Чеканные гоголевские формулы укоренены в самой сути российской жизни — еще более, чем в литературе: «Я тебя породил, я тебя и убью!» Или: «Как умеют биться на Русской земле и, еще лучше того, как умеют умирать в ней за святую веру». Тут потрясает универсальность подхода: признано, что сражаться и жить кое-как умеют и другие, но уж правильно умирать — только русский человек. Потому, можно догадаться, что ему есть за что умирать — за Россию. Эта святая вера охватывает все мыслимые формы бытия — до и после физической смерти.

Написать патриотическую книгу — очень легко. Написать хорошую патриотическую книгу — необыкновенно трудно.

Гоголю это удалось.

Но сам Гоголь не воспользовался своей великой победой. Он, переписывая «Бульбу», создавал «Илиаду» — в пару и в преддверие к еще не написанной «Одиссее». Он наскоро построил вестибюль грандиозного здания «Мертвых душ». Он видел и ощущал его величественные очертания, его олимпийские высоты. Он жил с понятным победным ощущением. Он поспешил даже вписать в свой малый эпос самого себя — свидетеля, сказителя, рапсода — появившись в последнем абзаце «Тараса Бульбы»: «Блестит речное зеркало, оглашенное звонким ячаньем лебедей, и гордый гоголь быстро несется по нем…»
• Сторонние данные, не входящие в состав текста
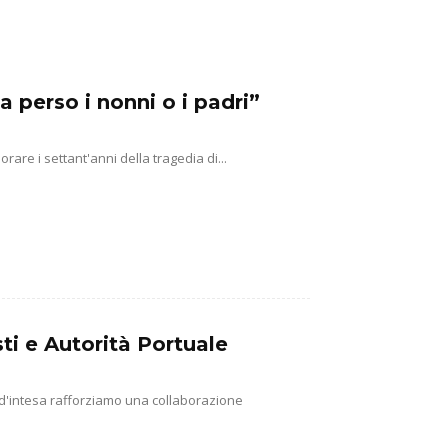
a perso i nonni o i padri”
e i settant'anni della tragedia di...
ti e Autorità Portuale
 d'intesa rafforziamo una collaborazione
Вот так несся гордый Гоголь к вершинам российского эпоса — туда, к третьему тому «Мертвых душ», в светлом сиянии которого высились велелепный Ноздрев, громоподобный Плюшкин, богоравная Коробочка.

БРЕМЯ МАЛЕНЬКОГО ЧЕЛОВЕКА. Гоголь

«Мертвые души» слегка отдают бедекером. Все же Гоголь их сочинял за границей, и следы отстраненного взгляда остались на бумаге. Совершая свое путешествие по России, он объясняет родину не только соотечественникам, но и иностранцам — словно автор путеводителя. Вскользь брошенные замечания («в большом ходу у нас на Руси»), заботливо составленные перечни («белеет всякое дерево — шитое, точеное, лаженое и плетеное: бочки, пересеки, ушаты, лагуны, жбаны с рыльцами и без рылец»), словарик местных выражений, примечания, публицистические рассуждения, капризные обобщения («Эх, русский народец! не любит умирать своей смертью!») — все это обличает гоголевский замысел: представить Россию в едином образе, сжатом, характерном, типичном. Из Европы он озирал Россию как целое. Это не Диканька, не Невский проспект, это — «могучее пространство… сверкающая, не знакомая земле даль». И вот эту невообразимо огромную страну Гоголь должен был оторвать от карты и оживить своим воображением.